Gentics Mesh Search Plugin

Gentics Mesh Search Plugin

Description

Gentics Mesh already has great search capabilities - but this plugin gets you even further: It provides two ready-to-use endpoints that allows your frontend to use the search and autocomplete functionality without having to build your own Elasticsearch query.

This plugin will accept a simple string as a query, and will perform the transformation to a full-featured elasticsearch query, taking care of languages, tag filtering and project scopes - so you don’t have to deal with that in your frontend. If the user’s query only returns few matching nodes, you can configure to receive "did you mean" results in addition.

You can furthermore configure which fields you want to return for each search result. If you want, you can even extend the given functionality with custom Java code!

Documentation

A plugin to search Mesh projects used as a content respository for the Gentics CMS.

Installation

Make sure to only use commercial plugins which match the Major and Minor version of the Gentics Mesh server. Plugins which do not match may not be compatible with the Gentics Mesh version.
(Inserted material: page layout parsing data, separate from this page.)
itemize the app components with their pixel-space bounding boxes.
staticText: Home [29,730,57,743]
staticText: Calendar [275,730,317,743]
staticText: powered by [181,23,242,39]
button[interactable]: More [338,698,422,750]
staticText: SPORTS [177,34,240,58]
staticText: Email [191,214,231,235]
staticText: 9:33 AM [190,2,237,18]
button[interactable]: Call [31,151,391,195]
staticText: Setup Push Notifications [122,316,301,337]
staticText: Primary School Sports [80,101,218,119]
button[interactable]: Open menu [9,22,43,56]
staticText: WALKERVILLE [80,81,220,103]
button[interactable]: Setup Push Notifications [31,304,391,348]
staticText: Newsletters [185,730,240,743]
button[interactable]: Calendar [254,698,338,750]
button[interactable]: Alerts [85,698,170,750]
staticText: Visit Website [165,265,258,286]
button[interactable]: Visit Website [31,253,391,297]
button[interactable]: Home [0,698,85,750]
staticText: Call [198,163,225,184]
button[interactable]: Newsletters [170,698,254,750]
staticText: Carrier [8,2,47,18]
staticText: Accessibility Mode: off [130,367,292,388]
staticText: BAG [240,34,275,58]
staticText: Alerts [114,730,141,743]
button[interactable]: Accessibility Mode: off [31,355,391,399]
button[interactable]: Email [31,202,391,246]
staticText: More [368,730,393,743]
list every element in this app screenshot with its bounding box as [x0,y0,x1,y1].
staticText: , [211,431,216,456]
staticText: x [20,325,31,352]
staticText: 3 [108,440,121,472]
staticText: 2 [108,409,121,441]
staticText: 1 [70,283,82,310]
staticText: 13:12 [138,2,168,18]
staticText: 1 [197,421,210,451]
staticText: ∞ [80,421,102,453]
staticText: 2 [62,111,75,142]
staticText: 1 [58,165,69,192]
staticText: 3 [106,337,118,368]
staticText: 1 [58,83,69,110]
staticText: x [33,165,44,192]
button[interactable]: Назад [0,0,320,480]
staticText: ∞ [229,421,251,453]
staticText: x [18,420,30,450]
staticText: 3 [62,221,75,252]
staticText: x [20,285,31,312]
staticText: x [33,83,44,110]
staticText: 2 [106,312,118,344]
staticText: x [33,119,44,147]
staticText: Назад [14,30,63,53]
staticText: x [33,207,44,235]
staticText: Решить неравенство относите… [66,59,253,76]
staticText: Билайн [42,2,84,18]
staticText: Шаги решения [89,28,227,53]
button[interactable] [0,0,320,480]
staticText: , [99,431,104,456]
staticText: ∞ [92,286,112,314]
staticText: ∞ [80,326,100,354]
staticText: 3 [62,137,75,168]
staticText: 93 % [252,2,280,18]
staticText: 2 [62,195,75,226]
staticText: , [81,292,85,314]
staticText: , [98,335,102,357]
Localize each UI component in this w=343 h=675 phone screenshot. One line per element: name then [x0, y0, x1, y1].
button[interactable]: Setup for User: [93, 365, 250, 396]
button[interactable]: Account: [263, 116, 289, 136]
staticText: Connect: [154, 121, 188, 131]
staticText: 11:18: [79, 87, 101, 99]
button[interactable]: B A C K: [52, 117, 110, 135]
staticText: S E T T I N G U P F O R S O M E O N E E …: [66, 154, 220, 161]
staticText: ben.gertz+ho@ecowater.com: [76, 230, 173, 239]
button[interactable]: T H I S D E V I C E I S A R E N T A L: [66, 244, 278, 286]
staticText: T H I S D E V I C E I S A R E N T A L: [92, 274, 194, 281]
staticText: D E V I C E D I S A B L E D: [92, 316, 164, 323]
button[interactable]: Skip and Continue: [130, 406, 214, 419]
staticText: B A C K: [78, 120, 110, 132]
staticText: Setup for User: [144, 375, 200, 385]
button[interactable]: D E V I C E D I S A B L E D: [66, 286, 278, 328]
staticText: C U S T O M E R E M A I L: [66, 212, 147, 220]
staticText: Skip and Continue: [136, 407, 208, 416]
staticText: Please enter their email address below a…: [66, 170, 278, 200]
Commercial plugins can be downloaded from our maven site. Alternatively you can also use maven to download the jar:

mvn dependency:get \
  -Dartifact=com.gentics.mesh.plugin.commercial:mesh-search-plugin:$YOUR_MESH_VERSION \
  -DremoteRepositories=gtx-commercial::default::https://maven.gentics.com/maven2-commercial \
  -Ddest=mesh-search-plugin.jar -Dtransitive=false

If you get an "Unauthorized" error, please locate your maven settings (usually found in ~/.m2/settings.xml) and add our server to the servers list:

settings.xml
<settings>
 ...
 <servers>
    <server>
      <id>gtx-commercial</id>
      <username> $YOUR_USER_ID </username>
      <password> $YOUR_API_KEY </password>
    </server>
 ...

Once downloaded, place the jar file, optionally together with a config file and other assets, in the configured plugins folder of your Mesh installation — then the plugin(s) will automatically be deployed during server startup.

Configuration

This is an example configuration file specifying every possible setting. Except for projects and customQueries (which are by default empty), all values are the default values.

Example configuration:
pageSize: 8
projects:
  main_project_name:
    - other_searched_project
resultQuery: null
didYouMeanThreshold: 10
customQueries:
  - custom_search
  - name: custom_auto
    type: AUTOCOMPLETE
caching: true
expireTime: 300

Note that whatever is specified by projects each Mesh project will always search itself. This setting is only useful to define additional projects that should be searched.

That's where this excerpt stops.